START INPUT DATA

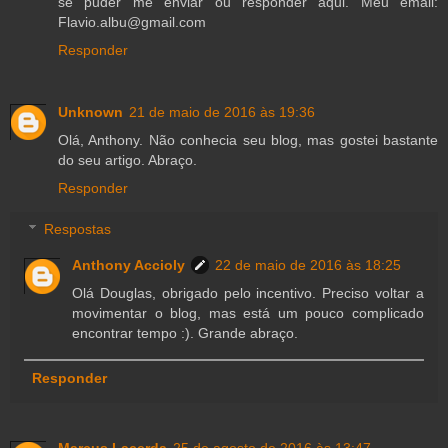
se puder me enviar ou responder aqui. Meu email:
Flavio.albu@gmail.com
Responder
Unknown
21 de maio de 2016 às 19:36
Olá, Anthony. Não conhecia seu blog, mas gostei bastante
do seu artigo. Abraço.
Responder
Respostas
Anthony Accioly
22 de maio de 2016 às 18:25
Olá Douglas, obrigado pelo incentivo. Preciso voltar a
movimentar o blog, mas está um pouco complicado
encontrar tempo :). Grande abraço.
Responder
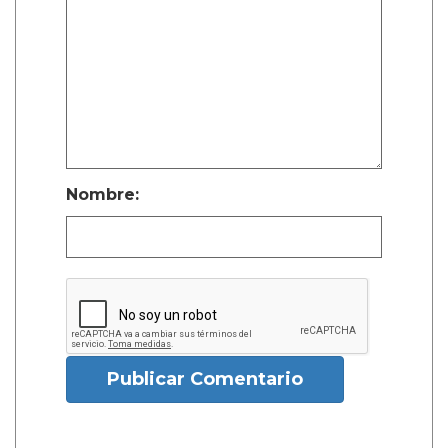
Nombre:
Publicar Comentario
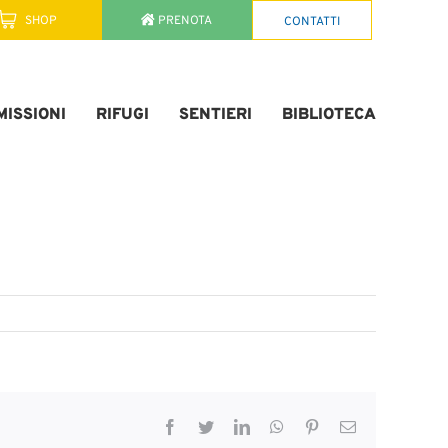
SHOP
PRENOTA
CONTATTI
ISSIONI
RIFUGI
SENTIERI
BIBLIOTECA
Facebook
Twitter
LinkedIn
WhatsApp
Pinterest
Email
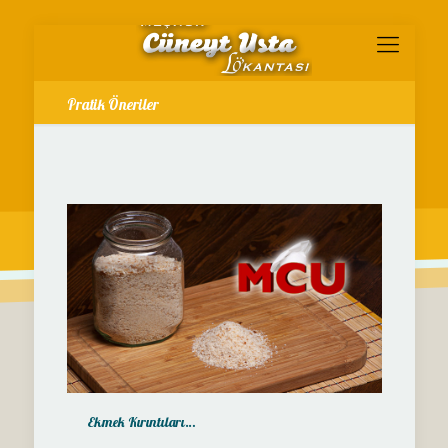
Pratik Öneriler
Ekmek Kırıntıları…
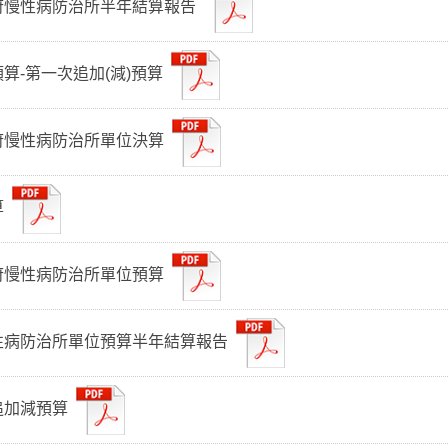
府慢性病防治所半年結算報告
算-第一次追加(減)預算
府慢性病防治所單位決算
算
府慢性病防治所單位預算
性病防治所單位預算半年結算報告
追加減預算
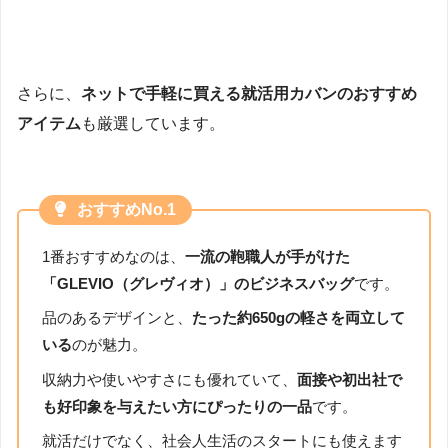
さらに、
ネットで手軽に買える就活用カバンのおすすめ
アイテム
も厳選しています。
おすすめNo.1
1番おすすめなのは、
一流の鞄職人が手がけた
「GLEVIO（グレヴィオ）」のビジネスバッグ
です。
品のあるデザインと、
たった約650gの軽さを両立して
いる
のが魅力。
収納力や使いやすさにも優れていて、
面接や初出社で
も好印象を与えたい方にぴったりの一品
です。
就活だけでなく、社会人生活のスタートにも使えます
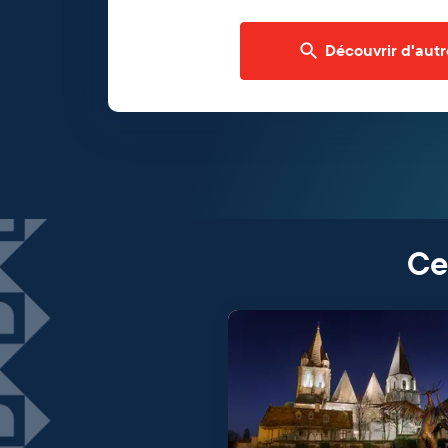
Découvrir d'autr
Ce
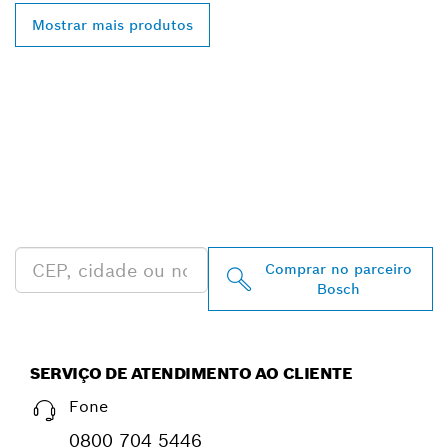
Mostrar mais produtos
ENCONTRAR
REVENDEDOR
AUTORIZADO BOSCH
PROFESSIONAL MAIS
PRÓXIMO
Comprar no parceiro
Bosch
SERVIÇO DE ATENDIMENTO AO CLIENTE
Fone
0800 704 5446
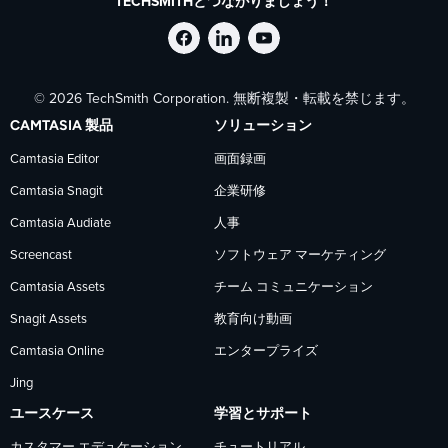
TECHSMITHとつながりましょう！
Facebook
LinkedIn
YouTube
© 2026 TechSmith Corporation. 無断複製・転載を禁じます。
で
で
で
CAMTASIA 製品
ソリューション
TechSmith
TechSmith
TechSmith
Camtasia Editor
画面録画
Camtasia Snagit
企業研修
を
を
を
Camtasia Audiate
人事
フ
フ
フ
Screencast
ソフトウェア マーケティング
Camtasia Assets
チーム コミュニケーション
ォ
ォ
ォ
Snagit Assets
教育向け動画
Camtasia Online
エンタープライズ
ロ
ロ
ロ
Jing
ー
ー
ー
ユースケース
学習とサポート
カスタマー エデュケーション
チュートリアル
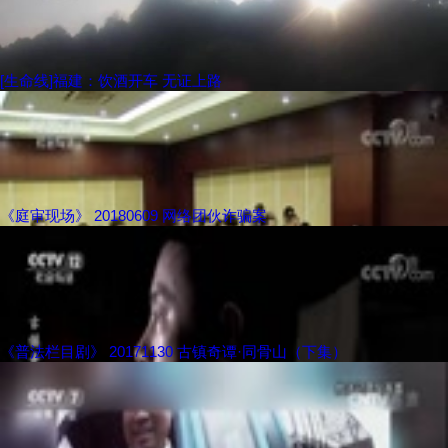
[生命线]福建：饮酒开车 无证上路
《庭审现场》 20180609 网络团伙诈骗案
《普法栏目剧》 20171130 古镇奇谭·同骨山（下集）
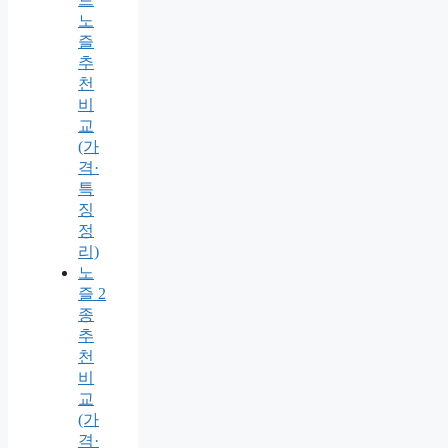
노
즐
추
천
비
교
(가
격·
특
징
정
리)
노
즐 2
종
추
천
비
교
(가
격·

END INPUT DATA

What is needed is an exact copy of all the data, with no images in it.

SOLVED PROBLEM:
se puder me enviar ou responder aqui. Meu email:
Flavio.albu@gmail.com
Responder
Unknown
21 de maio de 2016 às 19:36
Olá, Anthony. Não conhecia seu blog, mas gostei bastante
do seu artigo. Abraço.
Responder
Respostas
Anthony Accioly
22 de maio de 2016 às 18:25
Olá Douglas, obrigado pelo incentivo. Preciso voltar a
movimentar o blog, mas está um pouco complicado
encontrar tempo :). Grande abraço.
Responder
Nombre:
Publicar Comentario
SHOP
PRENOTA
CONTATTI
ISSIONI
RIFUGI
SENTIERI
BIBLIOTECA
Facebook
Twitter
LinkedIn
WhatsApp
Pinterest
Email
Pratik Öneriler
Ekmek Kırıntıları…
府慢性病防治所半年結算報告
算-第一次追加(減)預算
府慢性病防治所單位決算
算
府慢性病防治所單位預算
性病防治所單位預算半年結算報告
追加減預算
さらに、
ネットで手軽に買える就活用カバンのおすすめ
アイテム
も厳選しています。
おすすめNo.1
1番おすすめなのは、
一流の鞄職人が手がけた
「GLEVIO（グレヴィオ）」のビジネスバッグ
です。
品のあるデザインと、
たった約650gの軽さを両立して
いる
のが魅力。
収納力や使いやすさにも優れていて、
面接や初出社で
も好印象を与えたい方にぴったりの一品
です。
就活だけでなく、社会人生活のスタートにも使えます
Découvrir d'autr
Ce
Mostrar mais produtos
ENCONTRAR
REVENDEDOR
AUTORIZADO BOSCH
PROFESSIONAL MAIS
PRÓXIMO
Comprar no parceiro
Bosch
SERVIÇO DE ATENDIMENTO AO CLIENTE
Fone
0800 704 5446
TECHSMITHとつながりましょう！
Facebook
LinkedIn
YouTube
© 2026 TechSmith Corporation. 無断複製・転載を禁じます。
で
で
で
CAMTASIA 製品
ソリューション
TechSmith
TechSmith
TechSmith
Camtasia Editor
画面録画
Camtasia Snagit
企業研修
を
を
を
Camtasia Audiate
人事
フ
フ
フ
Screencast
ソフトウェア マーケティング
Camtasia Assets
チーム コミュニケーション
ォ
ォ
ォ
Snagit Assets
教育向け動画
Camtasia Online
エンタープライズ
ロ
ロ
ロ
Jing
ー
ー
ー
ユースケース
学習とサポート
カスタマー エデュケーション
チュートリアル
[生命线]福建：饮酒开车 无证上路
《庭审现场》 20180609 网络团伙诈骗案
《普法栏目剧》 20171130 古镇奇谭·同骨山（下集）
노
즐
추
천
비
교
(가
격·
특
징
정
리)
노
즐 2
종
추
천
비
교
(가
격·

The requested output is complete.